WHAT IS BEING ASKED:
Set out exactly every line of the entries below, starting at the line that holds "site gebruikt cookies" and stopping after the line that holds "DETAILS WEERGEVEN".

INFORMATION SUPPLIED:

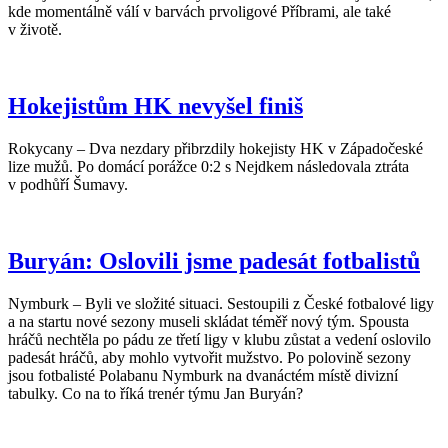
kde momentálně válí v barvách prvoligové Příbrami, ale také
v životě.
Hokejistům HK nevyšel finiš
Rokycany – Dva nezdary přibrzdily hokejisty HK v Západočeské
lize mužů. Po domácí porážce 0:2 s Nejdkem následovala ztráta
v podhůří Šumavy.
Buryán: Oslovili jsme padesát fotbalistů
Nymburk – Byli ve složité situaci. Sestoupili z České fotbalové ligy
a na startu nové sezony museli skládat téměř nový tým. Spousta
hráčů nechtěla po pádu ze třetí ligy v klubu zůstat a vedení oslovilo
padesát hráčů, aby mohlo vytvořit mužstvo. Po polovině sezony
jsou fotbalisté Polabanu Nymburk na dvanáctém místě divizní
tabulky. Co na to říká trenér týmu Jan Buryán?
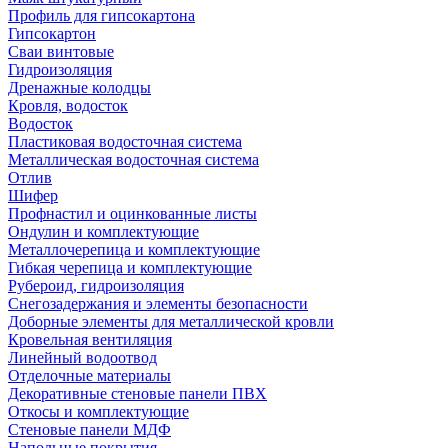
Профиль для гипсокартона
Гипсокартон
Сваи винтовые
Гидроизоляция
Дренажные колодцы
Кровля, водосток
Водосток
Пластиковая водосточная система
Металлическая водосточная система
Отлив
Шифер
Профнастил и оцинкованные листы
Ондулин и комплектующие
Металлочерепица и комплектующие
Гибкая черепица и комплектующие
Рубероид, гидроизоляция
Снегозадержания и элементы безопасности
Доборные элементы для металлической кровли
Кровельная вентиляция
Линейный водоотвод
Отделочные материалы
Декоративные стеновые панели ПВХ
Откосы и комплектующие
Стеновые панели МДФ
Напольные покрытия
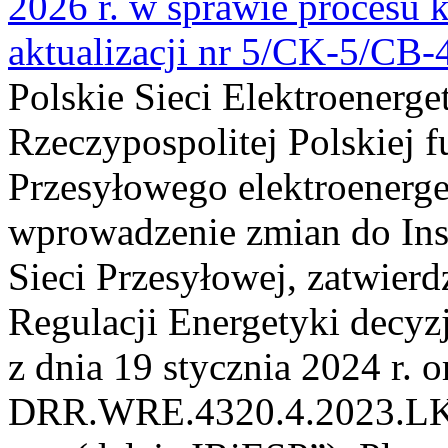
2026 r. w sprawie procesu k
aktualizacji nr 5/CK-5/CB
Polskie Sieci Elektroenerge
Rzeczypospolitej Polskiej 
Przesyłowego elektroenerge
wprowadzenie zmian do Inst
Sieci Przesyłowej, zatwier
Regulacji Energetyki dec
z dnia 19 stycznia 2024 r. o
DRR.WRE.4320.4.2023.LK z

...

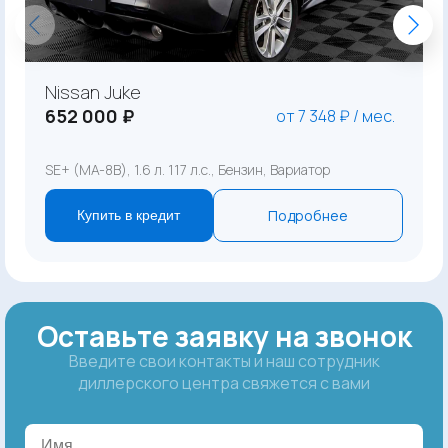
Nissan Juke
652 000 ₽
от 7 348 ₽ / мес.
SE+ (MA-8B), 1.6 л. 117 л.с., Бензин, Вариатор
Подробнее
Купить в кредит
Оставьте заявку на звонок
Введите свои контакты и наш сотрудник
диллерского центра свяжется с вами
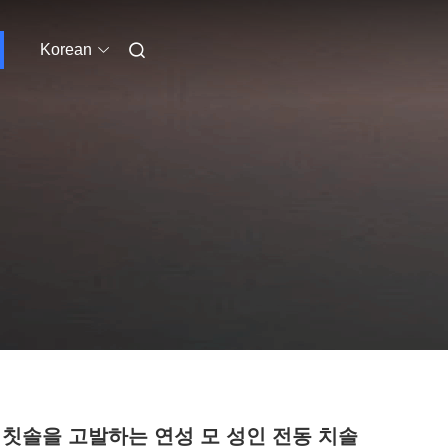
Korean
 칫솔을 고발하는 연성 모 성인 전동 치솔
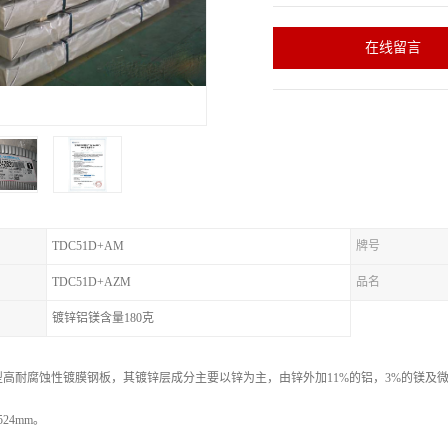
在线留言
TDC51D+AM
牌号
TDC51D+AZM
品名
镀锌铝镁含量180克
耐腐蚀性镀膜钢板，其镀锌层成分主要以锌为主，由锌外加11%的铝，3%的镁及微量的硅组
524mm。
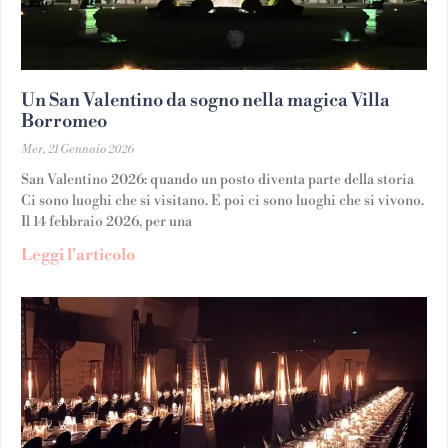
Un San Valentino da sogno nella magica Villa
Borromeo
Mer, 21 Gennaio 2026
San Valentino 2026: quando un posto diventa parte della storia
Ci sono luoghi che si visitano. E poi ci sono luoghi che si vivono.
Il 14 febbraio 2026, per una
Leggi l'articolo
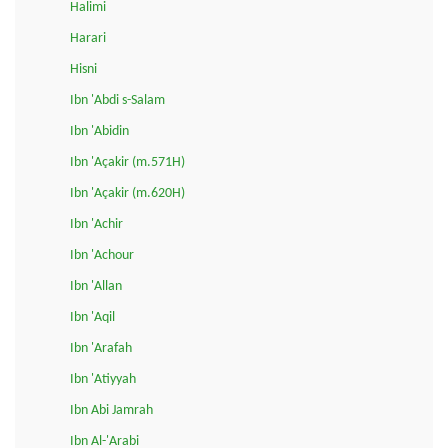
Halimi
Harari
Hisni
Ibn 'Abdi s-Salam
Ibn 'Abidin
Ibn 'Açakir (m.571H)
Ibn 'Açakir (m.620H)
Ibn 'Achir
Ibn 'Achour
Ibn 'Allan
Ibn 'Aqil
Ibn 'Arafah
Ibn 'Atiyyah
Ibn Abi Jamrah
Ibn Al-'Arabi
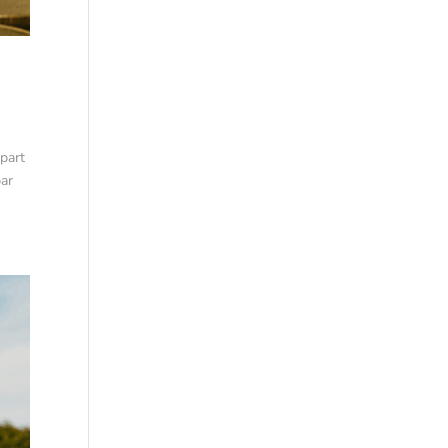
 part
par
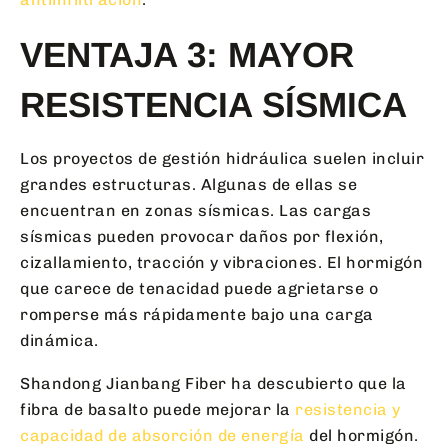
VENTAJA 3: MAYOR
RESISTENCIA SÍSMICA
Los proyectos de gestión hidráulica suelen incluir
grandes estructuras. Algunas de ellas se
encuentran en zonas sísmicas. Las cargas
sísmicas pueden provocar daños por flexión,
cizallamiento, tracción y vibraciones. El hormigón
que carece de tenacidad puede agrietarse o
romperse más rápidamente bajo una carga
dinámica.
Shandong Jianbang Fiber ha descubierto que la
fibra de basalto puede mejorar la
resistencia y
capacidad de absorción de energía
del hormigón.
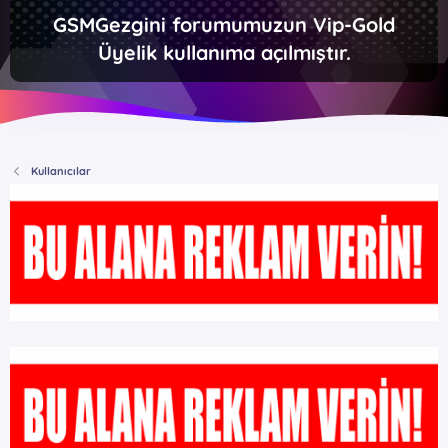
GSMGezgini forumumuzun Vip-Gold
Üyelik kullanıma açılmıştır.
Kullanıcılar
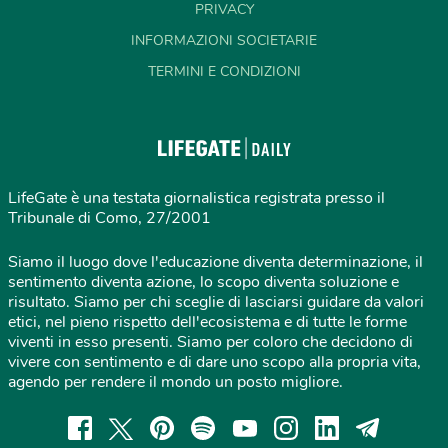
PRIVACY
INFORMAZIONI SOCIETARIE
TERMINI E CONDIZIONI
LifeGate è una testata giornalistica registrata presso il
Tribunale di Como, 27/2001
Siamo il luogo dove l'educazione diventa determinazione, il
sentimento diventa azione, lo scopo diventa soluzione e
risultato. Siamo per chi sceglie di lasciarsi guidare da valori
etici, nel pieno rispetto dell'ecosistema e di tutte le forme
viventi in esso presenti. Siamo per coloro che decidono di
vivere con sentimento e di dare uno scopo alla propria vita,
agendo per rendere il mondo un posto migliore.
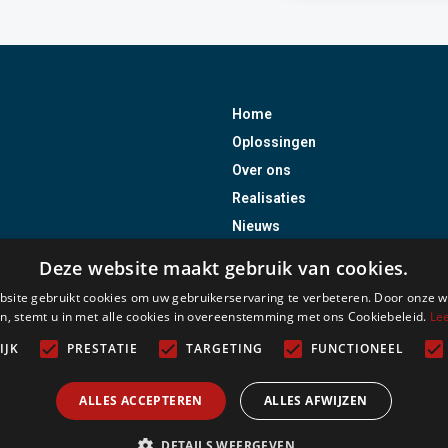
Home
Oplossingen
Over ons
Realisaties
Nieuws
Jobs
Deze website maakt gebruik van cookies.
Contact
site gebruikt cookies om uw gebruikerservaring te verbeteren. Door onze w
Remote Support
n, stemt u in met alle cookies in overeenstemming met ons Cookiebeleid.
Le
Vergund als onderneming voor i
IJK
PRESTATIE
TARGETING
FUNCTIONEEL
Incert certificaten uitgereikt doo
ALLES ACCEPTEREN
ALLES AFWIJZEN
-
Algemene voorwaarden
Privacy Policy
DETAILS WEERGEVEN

THE ANSWER:
site gebruikt cookies om uw gebruikerservaring te verbeteren. Door onze w
Remote Support
n, stemt u in met alle cookies in overeenstemming met ons Cookiebeleid.
Le
Vergund als onderneming voor i
IJK
PRESTATIE
TARGETING
FUNCTIONEEL
Incert certificaten uitgereikt doo
ALLES ACCEPTEREN
ALLES AFWIJZEN
-
Algemene voorwaarden
Privacy Policy
DETAILS WEERGEVEN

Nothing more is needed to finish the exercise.